CINCINNATI—In an age of increased university-industry interactions, universities—particularly medical colleges—are taking steps to avoid creating conflicts of interest that could compromise their research, education and clinical missions.
The University of Cincinnati (UC) College of Medicine recently convened a group of faculty and administrators to review university policies for industry interactions and to develop new policies as necessary.
The recently approved “Policy and Guidelines for Industry Relationships”—which becomes effective May 15, 2008—relates to research and scholarly activity, clinical training, patient care, consulting, collateral employment and technology transfer.
“As a medical college, our role is to achieve excellence in research, teaching and patient care by employing the highest ethical standards,” says David Stern, MD, College of Medicine dean and vice president for health affairs at UC’s Academic Health Center. “Improved guidelines for university-industry interactions will help our faculty to navigate these very important relationships while also maintaining the integrity of their work.”
The most significant changes to the College’s policy are rules dealing with the regulation of pharmaceutical and device company influences on teaching and patient care activities.
The new policy prohibits UC personnel from accepting from industry representatives any gift or other form of compensation unless the payment is for legitimate services. Gifts include, but are not limited to, food, beverages, pharmaceutical or device samples or travel-related expenses. Not included in the list of prohibited gifts are pharmaceutical samples provided for indigent care.
The new policy also prohibits industry representatives—other than service personnel—from being on campus unless they are here for specific appointments with faculty or authorized staff members.
“There is a concern that the pharmaceutical industry has an undue influence on prescribing patterns of practicing physicians and that they cultivate this relationship early on—as early as medical school,” says Andrew Filak, MD, senior associate dean for academic affairs at the UC College of Medicine.
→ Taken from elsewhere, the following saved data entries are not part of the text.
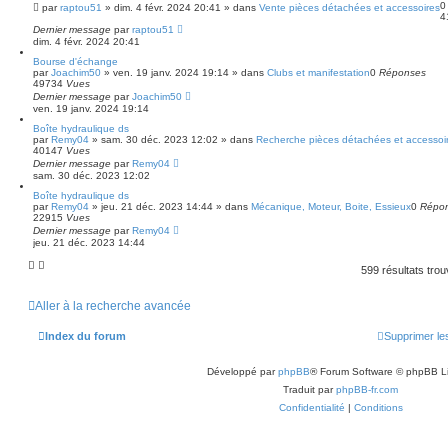
par
raptou51
»
dim. 4 févr. 2024 20:41
» dans
Vente pièces détachées et accessoires
4
Dernier message
par
raptou51
dim. 4 févr. 2024 20:41
Bourse d'échange
par
Joachim50
»
ven. 19 janv. 2024 19:14
» dans
Clubs et manifestation
0
Réponses
49734
Vues
Dernier message
par
Joachim50
ven. 19 janv. 2024 19:14
Boîte hydraulique ds
par
Remy04
»
sam. 30 déc. 2023 12:02
» dans
Recherche pièces détachées et accessoi
40147
Vues
Dernier message
par
Remy04
sam. 30 déc. 2023 12:02
Boîte hydraulique ds
par
Remy04
»
jeu. 21 déc. 2023 14:44
» dans
Mécanique, Moteur, Boite, Essieux
0
Répo
22915
Vues
Dernier message
par
Remy04
jeu. 21 déc. 2023 14:44
599 résultats tro
Aller à la recherche avancée
Index du forum
Supprimer le
Développé par
phpBB
® Forum Software © phpBB L
Traduit par
phpBB-fr.com
Confidentialité
|
Conditions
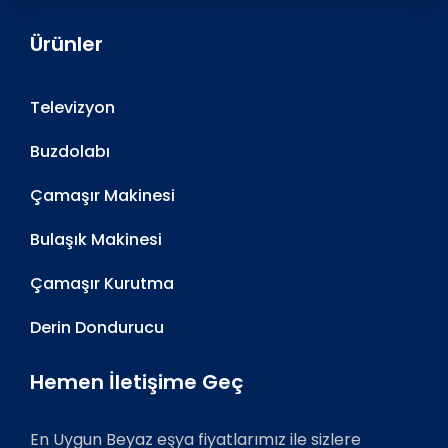
Ürünler
Televizyon
Buzdolabı
Çamaşır Makinesi
Bulaşık Makinesi
Çamaşır Kurutma
Derin Dondurucu
Hemen İletişime Geç
En Uygun Beyaz eşya fiyatlarımız ile sizlere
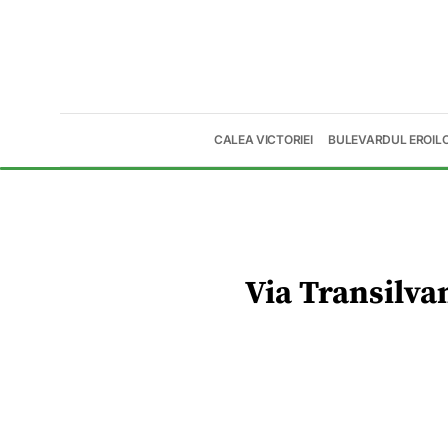
CALEA VICTORIEI
BULEVARDUL EROIL
Via Transilvan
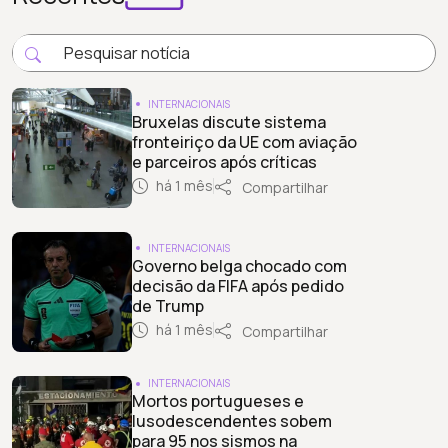
INTERNACIONAIS
Bruxelas discute sistema
fronteiriço da UE com aviação
e parceiros após críticas
há 1 mês
Compartilhar
INTERNACIONAIS
Governo belga chocado com
decisão da FIFA após pedido
de Trump
há 1 mês
Compartilhar
INTERNACIONAIS
Mortos portugueses e
lusodescendentes sobem
para 95 nos sismos na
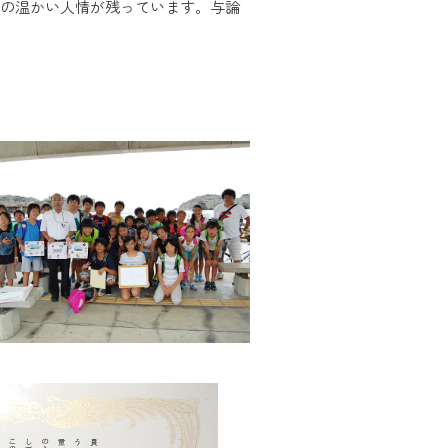
々の温かい人情が残っています。与論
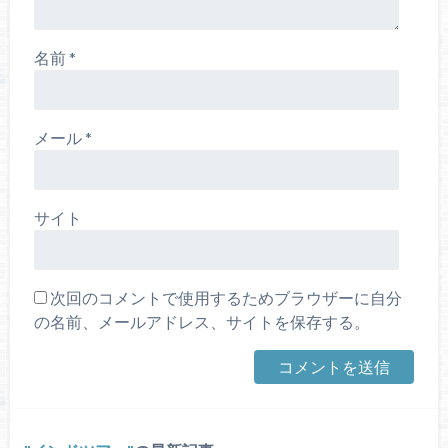
名前
*
メール
*
サイト
次回のコメントで使用するためブラウザーに自分
の名前、メールアドレス、サイトを保存する。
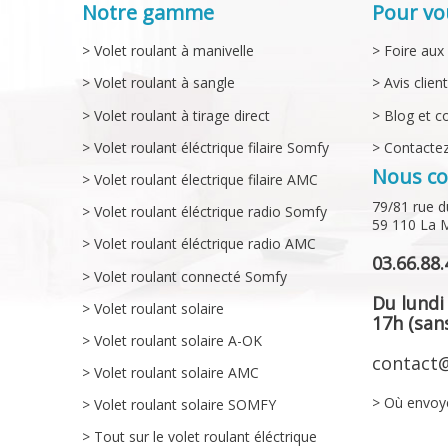
Notre gamme
Pour vo
> Volet roulant à manivelle
> Foire aux
> Volet roulant à sangle
> Avis clien
> Volet roulant à tirage direct
> Blog et c
> Volet roulant éléctrique filaire Somfy
> Contacte
Nous co
> Volet roulant électrique filaire AMC
79/81 rue d
> Volet roulant éléctrique radio Somfy
59 110 La 
> Volet roulant éléctrique radio AMC
03.66.88.
> Volet roulant connecté Somfy
Du lundi
> Volet roulant solaire
17h (sans
> Volet roulant solaire A-OK
contact@
> Volet roulant solaire AMC
> Où envoy
> Volet roulant solaire SOMFY
> Tout sur le volet roulant éléctrique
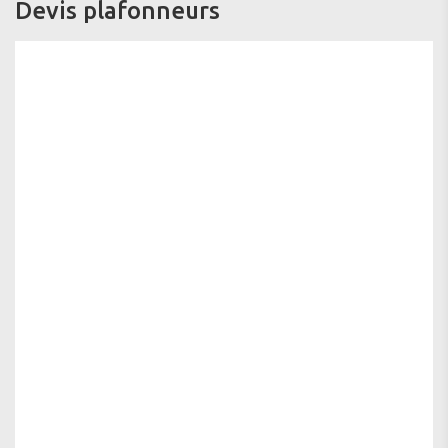
Devis plafonneurs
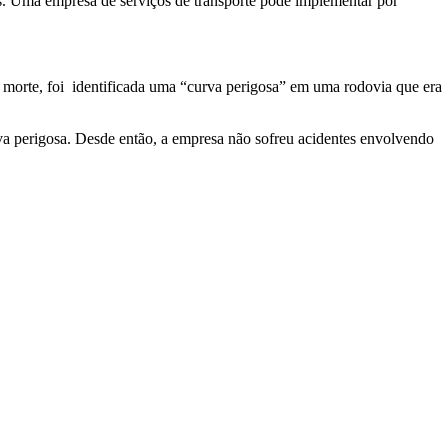
ios. Uma empresa de serviços de transporte pode implementar por
morte, foi identificada uma “curva perigosa” em uma rodovia que era
va perigosa. Desde então, a empresa não sofreu acidentes envolvendo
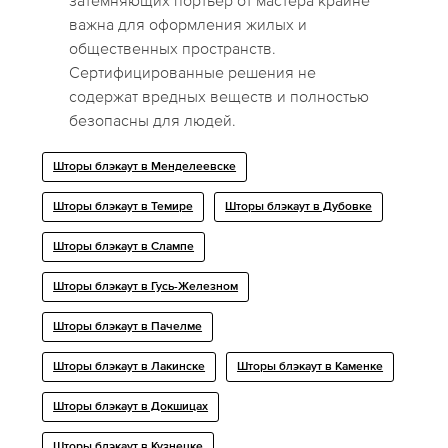
затемняющих портьер от мастера крайне
важна для оформления жилых и
общественных пространств.
Сертифицированные решения не
содержат вредных веществ и полностью
безопасны для людей.
Шторы блэкаут в Менделеевске
Шторы блэкаут в Темире
Шторы блэкаут в Дубовке
Шторы блэкаут в Слампе
Шторы блэкаут в Гусь-Железном
Шторы блэкаут в Пачелме
Шторы блэкаут в Лакинске
Шторы блэкаут в Каменке
Шторы блэкаут в Докшицах
Шторы блэкаут в Кузнецке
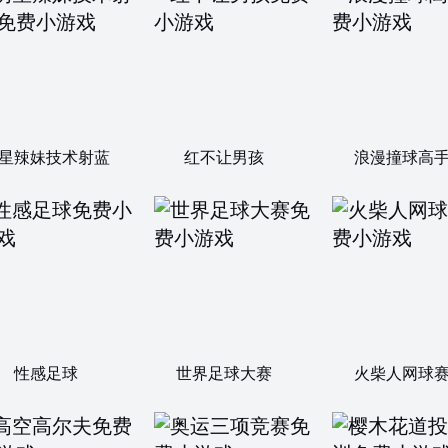
星辣妹技术射蓝
红不让男孩
浪漫撞球高
性感足球
世界足球大赛
火柴人网球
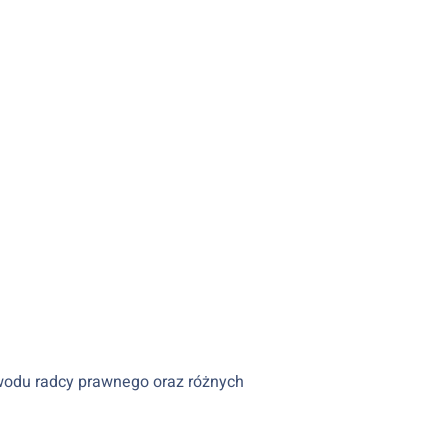
wodu radcy prawnego oraz różnych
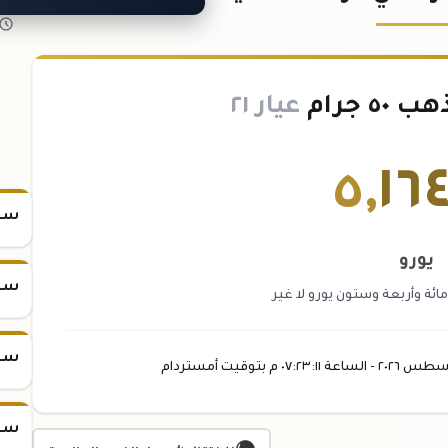
 جرام
عيار ٢١
٥
,
١٦
سعر س
يورو
سعر س
ة وأربعة وستون يورو لا غير
سعر س
سطس
٢٠٢٦ -
الساعة
٠٧:٢٣
:١١
م
بتوقيت أمستردام
سعر س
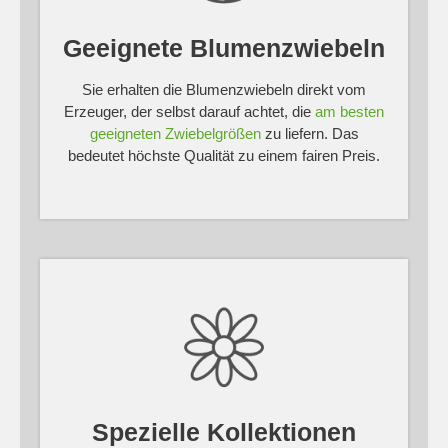
Geeignete Blumenzwiebeln
Sie erhalten die Blumenzwiebeln direkt vom
Erzeuger, der selbst darauf achtet, die
am besten
geeigneten Zwiebelgrößen
zu liefern. Das
bedeutet höchste Qualität zu einem fairen Preis.
Spezielle Kollektionen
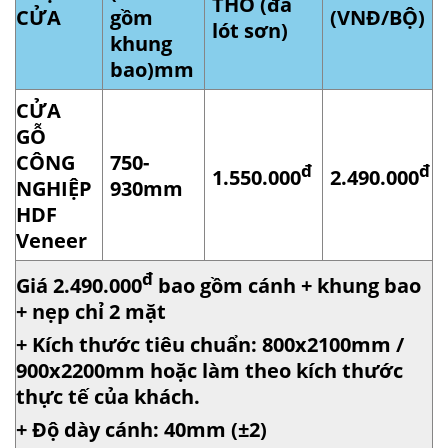
THÔ (đã
CỬA
gồm
(VNĐ/BỘ)
lót sơn)
khung
bao)mm
CỬA
GỖ
CÔNG
750-
đ
đ
1.550.000
2.490.000
NGHIỆP
930mm
HDF
Veneer
đ
Giá 2.490.000
bao gồm cánh + khung bao
+ nẹp chỉ 2 mặt
+ Kích thước tiêu chuẩn: 800x2100mm /
900x2200mm hoặc làm theo kích thước
thực tế của khách.
+ Độ dày cánh: 40mm (±2)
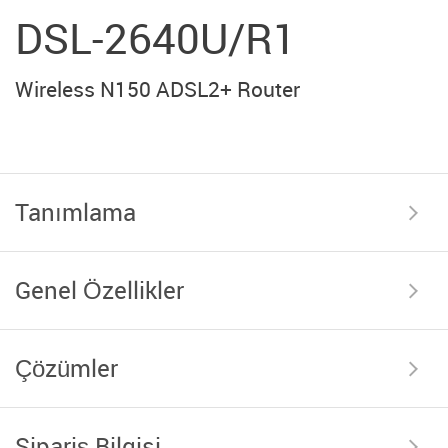
DSL-2640U/R1
Wireless N150 ADSL2+ Router
Tanımlama
Genel Özellikler
Çözümler
Sipariş Bilgisi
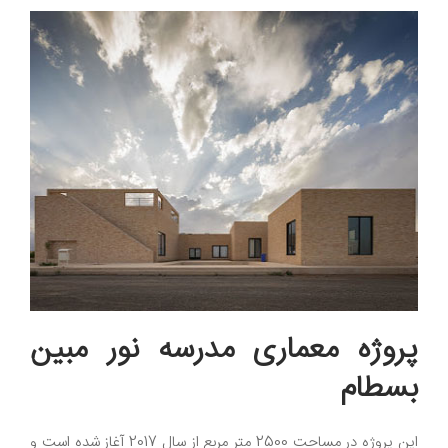
پروژه معماری مدرسه نور مبین
بسطام
این پروژه در مساحت 2500 متر مربع از سال 2017 آغاز شده است و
Laura Wexler, MD, professor of medicine and associate dean for student affairs and admissions, says there’s substantial research suggesting gifts, lunches, travel support and other types of industry ‘give-aways’ actually do influence physicians—even when physicians don’t think they are being influenced.
“We also need to be concerned about the perception of conflict of interest,” Wexler says. “For example, how does the public, who we serve as physicians and educators, view the activities of the pharmaceutical industry at a college of medicine?”
Filak says there is a growing body of literature on the marketing tactics and influence of industry, and that a number of physicians and students are taking a stance against the common practices employed by some pharmaceutical companies, including the provision of gifts and lunches.
In contrast to industry gifts, Wexler and Filak acknowledge that industry support of medical research is a more complicated topic. Many investigators feel very strongly that industry research support—which UC increased by 40 percent in 2007—is essential to innovative medical discoveries and is a major driver for drug and device development. UC’s new policy reiterates and clarifies the College’s guidelines for the conduct and reporting of industry-sponsored research.
Filak and Wexler both agree the policies created by the College of Medicine are in line with what other colleges are doing nationwide.